Expatriation : vous suivez votre conjoint à l’étranger

Vous suivez votre conjoint en expatriation à l’étranger. Comment faire si vous travaillez : trouver un emploi là-bas, démissionner, poser un congé ?
Tour d’horizon des différentes possibilités.

Travailler à l’étranger

Dans l’Union européenne, vous avez le droit de travailler librement. En revanche, dans certains pays comme les Etats-Unis, il est nécessaire d’obtenir un visa et un permis de travail pour pouvoir signer un contrat de travail. Pour cela, il vous faut être considéré comme conjoint : attention le Pacs et le concubinage ne sont pas reconnus à l’étranger. Renseignez-vous avant votre départ auprès du consulat de votre pays d’accueil et de Pôle Emploi International.

Démissionner pour suivre votre conjoint

Si vous démissionnez pour partir avec votre conjoint à l’étranger, il s’agit d’une « démission légitime » : elle vous donne droit à des allocations chômage à votre retour en France. Ce droit est maintenu pendant un délai de quatre ans à partir de la date de cessation de l’activité de votre conjoint en France. Vous devez cependant donner à Pôle Emploi la preuve de votre vie à deux en fournissant un bail ou une facture portant vos deux noms.

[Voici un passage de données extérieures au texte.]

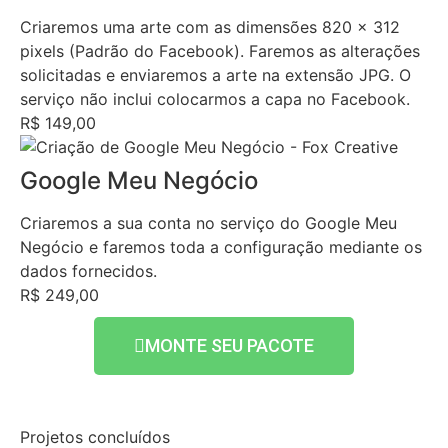
Criaremos uma arte com as dimensões 820 x 312
pixels (Padrão do Facebook). Faremos as alterações
solicitadas e enviaremos a arte na extensão JPG. O
serviço não inclui colocarmos a capa no Facebook.
R$ 149,00
Google Meu Negócio
Criaremos a sua conta no serviço do Google Meu
Negócio e faremos toda a configuração mediante os
dados fornecidos.
R$ 249,00
MONTE SEU PACOTE
Projetos concluídos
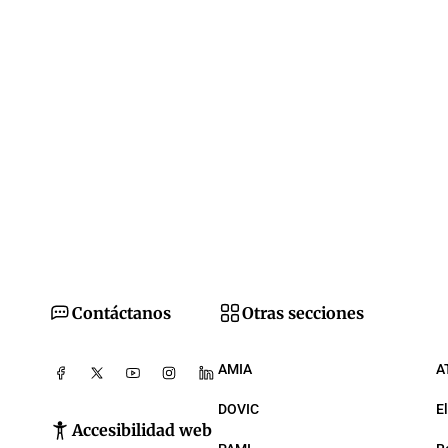
Contáctanos
Otras secciones
AMIA
A
DOVIC
E
Accesibilidad web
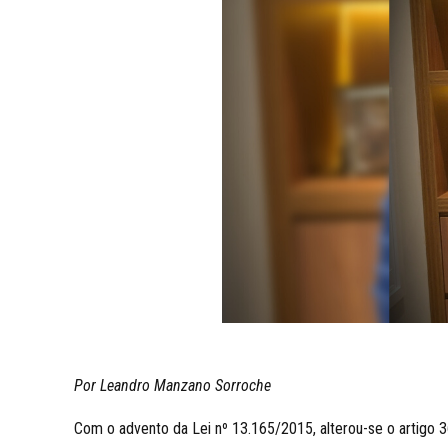
Por Leandro Manzano Sorroche
Com o advento da Lei nº 13.165/2015, alterou-se o artigo 36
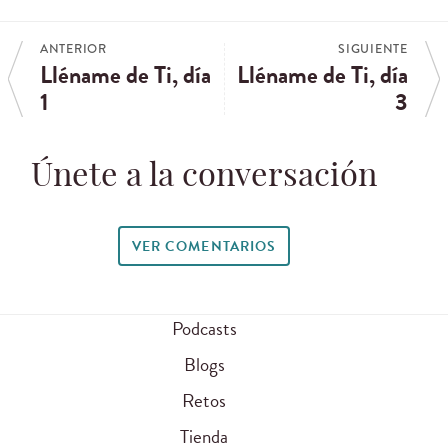
ANTERIOR
SIGUIENTE
Lléname de Ti, día
Lléname de Ti, día
1
3
Únete a la conversación
VER COMENTARIOS
Podcasts
Blogs
Retos
Tienda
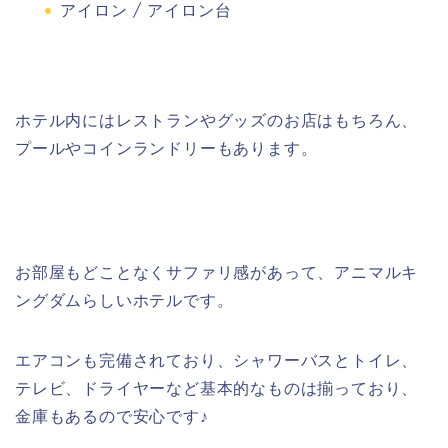
アイロン / アイロン台
ホテル内にはレストランやグッズのお店はもちろん、
プールやコインランドリーもあります。
お部屋もどことなくサファリ感があって、アニマルキ
ングダムらしいホテルです。
エアコンも完備されており、シャワーバスとトイレ、
テレビ、ドライヤーなど基本的なものは揃っており、
金庫もあるので安心です♪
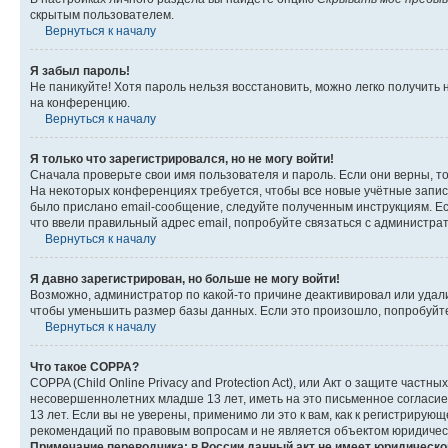
скрытым пользователем.
Вернуться к началу
Я забыл пароль!
Не паникуйте! Хотя пароль нельзя восстановить, можно легко получить
на конференцию.
Вернуться к началу
Я только что зарегистрировался, но не могу войти!
Сначала проверьте свои имя пользователя и пароль. Если они верны, т
На некоторых конференциях требуется, чтобы все новые учётные запис
было прислано email-сообщение, следуйте полученным инструкциям. Есл
что ввели правильный адрес email, попробуйте связаться с администра
Вернуться к началу
Я давно зарегистрирован, но больше не могу войти!
Возможно, администратор по какой-то причине деактивировал или удал
чтобы уменьшить размер базы данных. Если это произошло, попробуйте 
Вернуться к началу
Что такое COPPA?
COPPA (Child Online Privacy and Protection Act), или Акт о защите час
несовершеннолетних младше 13 лет, иметь на это письменное согласи
13 лет. Если вы не уверены, применимо ли это к вам, как к регистриру
рекомендаций по правовым вопросам и не является объектом юридичес
Примечание переводчика: в России данный акт не имеет юридическо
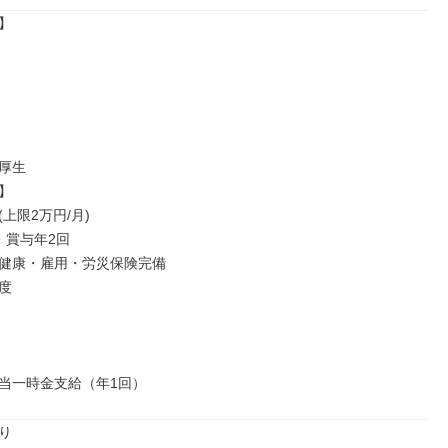


厚生



上限2万円/月)

賞与年2回

健康・雇用・労災保険完備



当一時金支給（年1回）

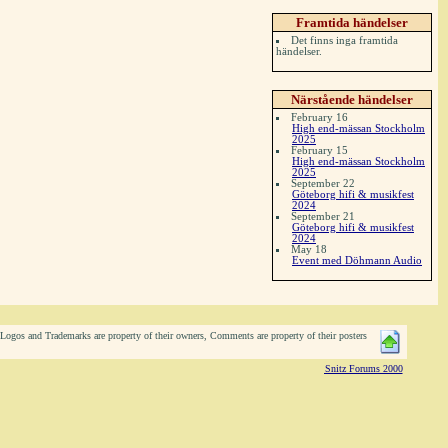
Framtida händelser
Det finns inga framtida
händelser.
Närstående händelser
February 16
High end-mässan Stockholm
2025
February 15
High end-mässan Stockholm
2025
September 22
Göteborg hifi & musikfest
2024
September 21
Göteborg hifi & musikfest
2024
May 18
Event med Döhmann Audio
ogos and Trademarks are property of their owners, Comments are property of their posters
Snitz Forums 2000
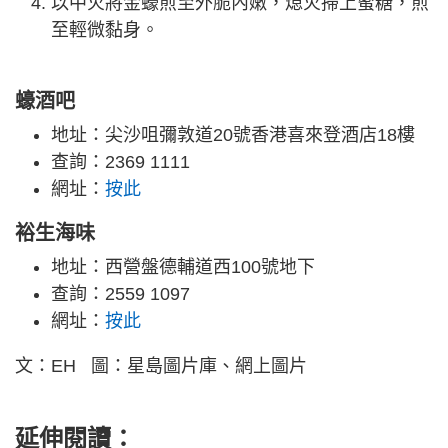
以中火將金蠔煎至外脆內嫩，熄火掃上蜜糖，煎
至輕微黏身。
蠔酒吧
地址：尖沙咀彌敦道20號香港喜來登酒店18樓
查詢：2369 1111
網址：
按此
裕生海味
地址：西營盤德輔道西100號地下
查詢：2559 1097
網址：
按此
文：EH 圖：星島圖片庫、網上圖片
延伸閱讀：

A votre retour en France, vous devrez transmettre à Pôle Emploi :

  • votre lettre de démission,
  • le contrat de travail ou les fiches de paye de votre conjoint attestant de son activité professionnelle à l’étranger,
  • une preuve de votre résidence commune à l’étranger.
A noter

Si vous partez dans un pays de l’Espace économique Européen ou la Suisse, vous pouvez bénéficier des allocations chômage pendant trois mois maximum dans votre pays d’accueil (vous percevrez le reste de vos droits à votre retour). Conditions : être inscrit à Pôle Emploi avant votre départ et avoir fourni le formulaire U2 aux services de l’emploi de votre pays d’accueil (dans les 7 jours suivant la date à laquelle vous cessez de relever de Pôle Emploi).

Demander un congé

Si vous ne souhaitez pas démissionner, vous avez la possibilité de demander un congé à votre entreprise. Vous ne toucherez aucune rémunération pendant cette période. Il en existe plusieurs types :

  • un congé sans solde, pour une durée de 1 à 5 ans ;
  • un congé sabbatique, d’une durée comprise entre 6 et 11 mois (si vous justifiez d’une ancienneté professionnelle de six ans dans l’entreprise) ;
  • un congé parental si vous avez un enfant de moins de 3 ans (et si vous avez au moins 1 an d’ancienneté dans l’entreprise).